What may cause Runtime Error in grid_sample?

Hi,

I am using pytorch 1.0.0 and 1.0.1.post2 on ubuntu 16.04

I use 5d tensor for grid_sample, my code is like below

for data in dataloader:
    heatmap = model(data)
    grid_flow = f(data)
    new_heatmap = F.grid_sample(heatmap, grid_flow)

this code run smoothly on most of the data, but at certain data(3 out of about 1500), it will cause:

Traceback (most recent call last):
  File "..........py", line 401, in <module>
    cam_R = meta['camera_R'].to(dev)
RuntimeError: CUDA error: an illegal memory access was encountered

I have already set CUDA_LAUNCH_BLOCKING to ‘1’, but it just cannot catch the right place where the error happens.

And I also tried comment new_heatmap = F.grid_sample(heatmap, grid_flow), there will be no error.
So, I am sure that the error occurred in F.grid_sample.


Update 1:
I change grid_sample mode to nearest, new_heatmap = F.grid_sample(heatmap, grid_flow, mode='nearest') there is no runtime error.


I just cannot determine what may cause this runtime error,

Any idea or help will be appreciated!

Thanks,
Zhe

2 Likes

Do you get the same error if you run your code on the CPU?
The error message might be a bit clearer then.

Thanks for your advice, I run grid_flow in cpu mode with

new_heatmap = F.grid_sample(heatmap.cpu(), grid_flow.cpu() )

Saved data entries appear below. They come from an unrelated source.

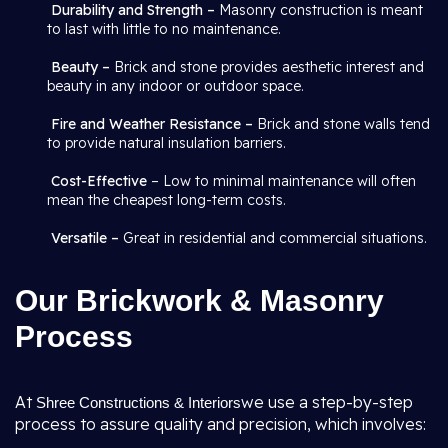
Durability and Strength –
Masonry construction is meant
to last with little to no maintenance.
Beauty –
Brick and stone provides aesthetic interest and
beauty in any indoor or outdoor space.
Fire and Weather Resistance –
Brick and stone walls tend
to provide natural insulation barriers.
Cost-Effective
– Low to minimal maintenance will often
mean the cheapest long-term costs.
Versatile –
Great in residential and commercial situations.
Our Brickwork & Masonry
Process
At
we use a step-by-step
Shree Constructions & Interiors
process to assure quality and precision, which involves: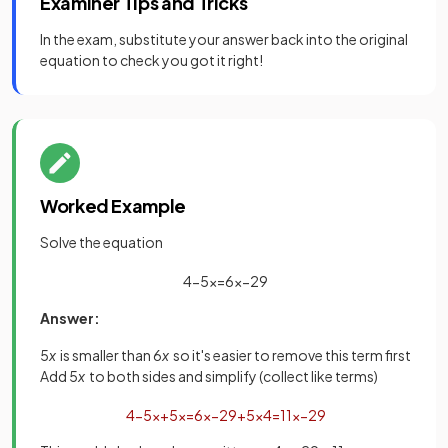
Examiner Tips and Tricks
In the exam, substitute your answer back into the original
equation to check you got it right!
Worked Example
Solve the equation
4
−
5
x
=
6
x
−
29
Answer:
5
x
is smaller than 6
x
so it's easier to remove this term first
Add 5
x
to both sides and simplify (collect like terms)
4
−
5
x
+
5
x
=
6
x
−
29
+
5
x
4
=
11
x
−
29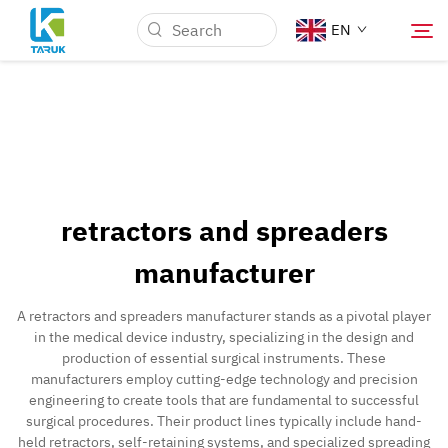
EN
Why TARUK
Medical Markets
retractors and spreaders
Capabilities
manufacturer
News & Events
A retractors and spreaders manufacturer stands as a pivotal player
in the medical device industry, specializing in the design and
production of essential surgical instruments. These
About Us
manufacturers employ cutting-edge technology and precision
engineering to create tools that are fundamental to successful
surgical procedures. Their product lines typically include hand-
Contact
held retractors, self-retaining systems, and specialized spreading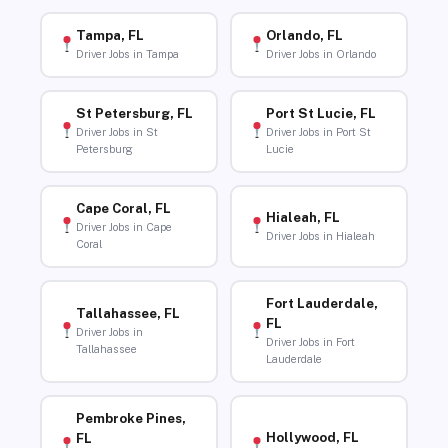
Tampa, FL
Orlando, FL
Driver Jobs in Tampa
Driver Jobs in Orlando
St Petersburg, FL
Port St Lucie, FL
Driver Jobs in St
Driver Jobs in Port St
Petersburg
Lucie
Cape Coral, FL
Hialeah, FL
Driver Jobs in Cape
Driver Jobs in Hialeah
Coral
Fort Lauderdale,
Tallahassee, FL
FL
Driver Jobs in
Driver Jobs in Fort
Tallahassee
Lauderdale
Pembroke Pines,
Hollywood, FL
FL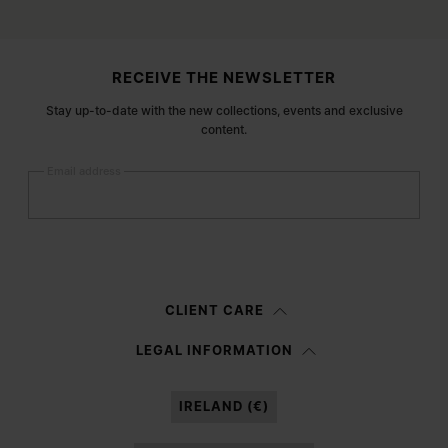
Site footer
RECEIVE THE NEWSLETTER
Stay up-to-date with the new collections, events and exclusive
content.
Email address
Submit
Woman
Man
Prefer not to say
CLIENT CARE
Having read the
information notice
, I authorize Margiela S.A.S.U. to the
LEGAL INFORMATION
processing of my Personal Data for
Marketing*
purposes as described in
paragraph 3.1.b) of the information notice.
IRELAND (€)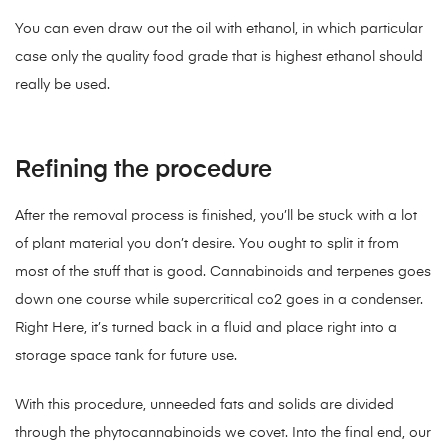
You can even draw out the oil with ethanol, in which particular
case only the quality food grade that is highest ethanol should
really be used.
Refining the procedure
After the removal process is finished, you’ll be stuck with a lot
of plant material you don’t desire. You ought to split it from
most of the stuff that is good. Cannabinoids and terpenes goes
down one course while supercritical co2 goes in a condenser.
Right Here, it’s turned back in a fluid and place right into a
storage space tank for future use.
With this procedure, unneeded fats and solids are divided
through the phytocannabinoids we covet. Into the final end, our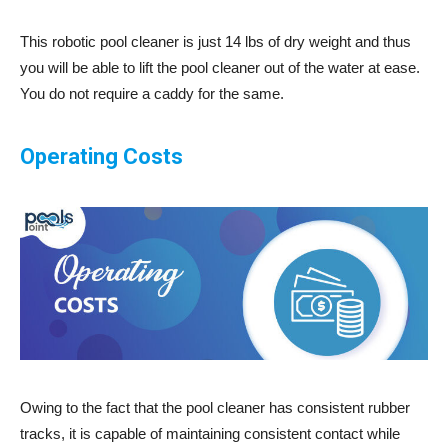
This robotic pool cleaner is just 14 lbs of dry weight and thus
you will be able to lift the pool cleaner out of the water at ease.
You do not require a caddy for the same.
Operating Costs
Owing to the fact that the pool cleaner has consistent rubber
tracks, it is capable of maintaining consistent contact while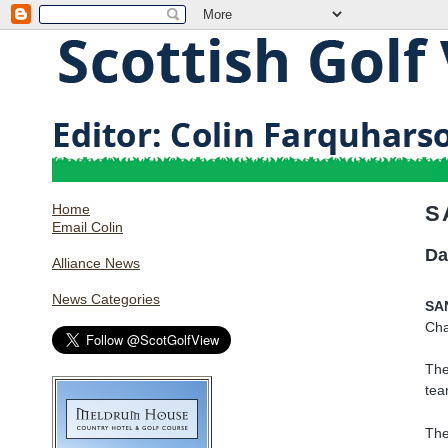
Home
S
Email Colin
Da
Alliance News
News Categories
SA
Cha
The
tea
The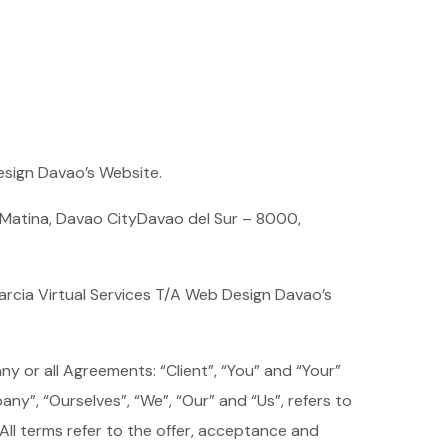
Design Davao’s Website.
y Matina, Davao CityDavao del Sur – 8000,
arcia Virtual Services T/A Web Design Davao’s
y or all Agreements: “Client”, “You” and “Your”
y”, “Ourselves”, “We”, “Our” and “Us”, refers to
. All terms refer to the offer, acceptance and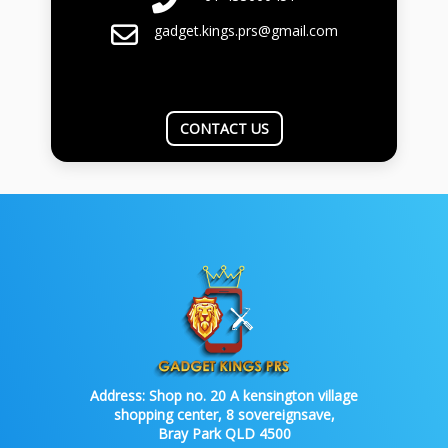
gadget.kings.prs@gmail.com
CONTACT US
Address:
Shop no. 20 A kensington village
shopping center, 8 sovereignsave,
Bray Park QLD 4500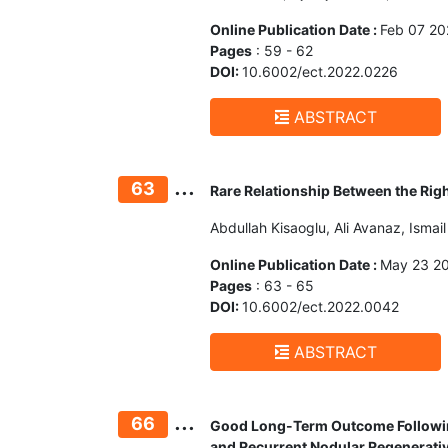
Online Publication Date :
Feb 07 20
Pages
: 59 - 62
DOI:
10.6002/ect.2022.0226
ABSTRACT
...
63
Rare Relationship Between the Rig
Abdullah Kisaoglu, Ali Avanaz, Isma
Online Publication Date :
May 23 2
Pages
: 63 - 65
DOI:
10.6002/ect.2022.0042
ABSTRACT
...
66
Good Long-Term Outcome Following
and Recurrent Nodular Regenerati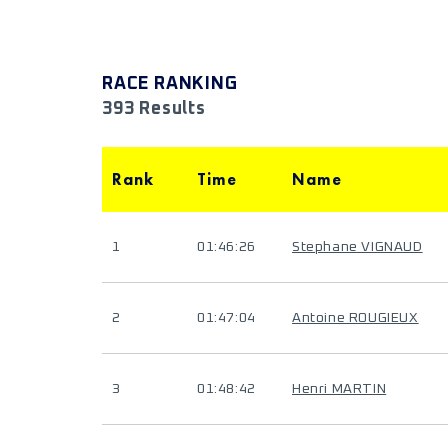
RACE RANKING
393 Results
Rank
Time
Name
1
01:46:26
Stephane VIGNAUD
2
01:47:04
Antoine ROUGIEUX
3
01:48:42
Henri MARTIN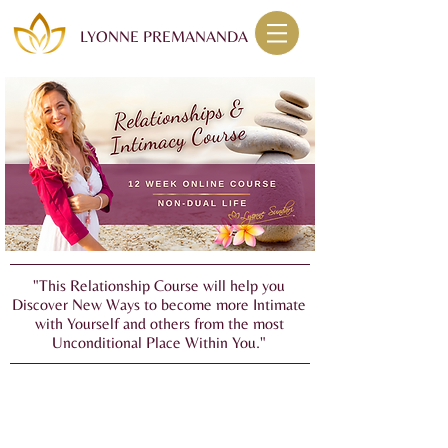
LYONNE PREMANANDA
"This Relationship Course will help you
Discover New Ways to become more Intimate
with Yourself and others from the most
Unconditional Place Within You."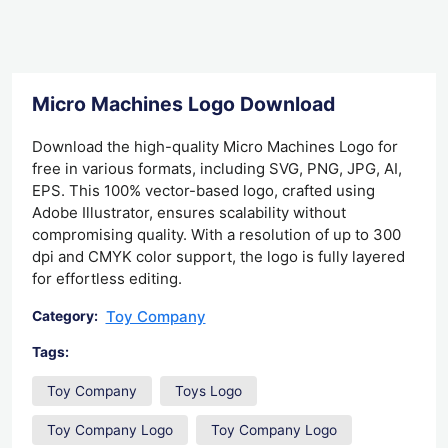
Micro Machines Logo Download
Download the high-quality Micro Machines Logo for
free in various formats, including SVG, PNG, JPG, AI,
EPS. This 100% vector-based logo, crafted using
Adobe Illustrator, ensures scalability without
compromising quality. With a resolution of up to 300
dpi and CMYK color support, the logo is fully layered
for effortless editing.
Toy Company
Category:
Tags:
Toy Company
Toys Logo
Toy Company Logo
Toy Company Logo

It will not cause any error on the same data which will cause CUDA Runtime error.

This might caused by Oout of memory.
I run the code in debug mode, and step on each line, the gpu memory usage start to increase and will result in

find_frame: frame not found.
    Looking for thread_id:pid_20017_id_140663683239608, frame_id:140663360355304
    Current     thread_id:pid_20017_id_140663683239608, available frames:
    94804309553960  -  94804309571304  -  140648434923752  -  140663064649256  -  94804081775976


    find_frame: frame not found.
    Looking for thread_id:pid_20017_id_140663683239608, frame_id:140663360355304
    Current     thread_id:pid_20017_id_140663683239608, available frames:
    94804309553960  -  94804309571304  -  140648434923752  -  140663064649256  -  94804081775976

RuntimeError: CUDA out of memory. Tried to allocate 600.00 MiB (GPU 0; 10.91 GiB total capacity; 9.78 GiB already allocated; 352.44 MiB free; 205.70 MiB cached)

But it still is weird that if I run this code in run mode, the error just happened in grid_sample().
With help of torch.cuda.memory_allocated(dev), torch.cuda.memory_cached(dev), I can see the allocated and cached memory are 2,733,509,632 and 5,054,136,320 just before execution of grid_sample, then the error RuntimeError: CUDA error: an illegal memory access was encountered occurs.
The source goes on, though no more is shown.